Key files: packages/server/src/ai/{routes,service}.ts, packages/sdk/src/ai.ts, packages/ui/src/components/{AiSettings,AgentPanel}.tsx, packages/ui/src/i18n/messages/en.ts. New deps: none.

Before / After

Behavior Before After
GET /api/ai/status for a writer/owner returned raw providers.claude.apiKey key stripped for all principals; only apiKeySet: true remains (server test)
Settings — no key set
Settings — key set field was seeded with the raw key value write-only, masked, Clear + "leave blank to keep":

Test procedure

  • pnpm verify → green.
  • Server contract packages/server/src/aiGating.test.ts: enumerates guest / viewer / jws-non-member / owner + loopback + PUT-echo and asserts the key string is absent everywhere (not.toContain), plus preserve / clear / whitespace-only / omitted-provider / malformed-null cases.
  • Manual: Settings → AI → Claude — set a key + save; reopen → field shows "key set", not the value; blank-save keeps it; Clear key removes it; AgentPanel still offers claude when a key is set.

Operational notes

  • No migration, no new env vars, no new deps. Behavior change: the settings form no longer reads the key back (write-only); existing stored keys are preserved and continue to work, but users won't see the value again — by design.
  • Widened SDK apiKey to string | null to carry the explicit-clear signal; createEngine coalesces (s.apiKey || '') so null is never treated as a real key, and the stored config never persists null.
  • Branch is based on 545fe1f; the only gap to main is the 1.75.0 release bump (CHANGELOG + version bumps) — no code conflict.

Verify: green — sdk 171 · ui 939 · server 596 unit + e2e (251 embedded / 40 MCP). Gates cleared: security ✅ · code ✅ · design ✅.

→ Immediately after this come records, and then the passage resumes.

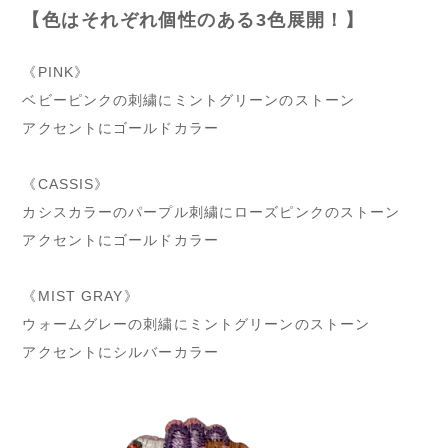
【色はそれぞれ個性のある3色展開！】
《PINK》
ベビーピンクの刺繍にミントグリーンのストーン
アクセントにゴールドカラー
《CASSIS》
カシスカラーのパープル刺繍にローズピンクのストーン
アクセントにゴールドカラー
《MIST GRAY》
ウォームグレーの刺繍にミントグリーンのストーン
アクセントにシルバーカラー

🤖 Generated with Claude Code

https://claude.ai/code/session_01X78XTAemKrFw1uJpDpCEaG

eliotlim and others added 2 commits July 6, 2026 11:16
Inference runs entirely server-side, so no client needs the provider key.
Previously GET /api/ai/status returned the un-redacted AiConfig (including
providers.claude.apiKey + the legacy flat apiKey) to writer principals, and
AiSettings painted it into a password input. Close the leak end to end.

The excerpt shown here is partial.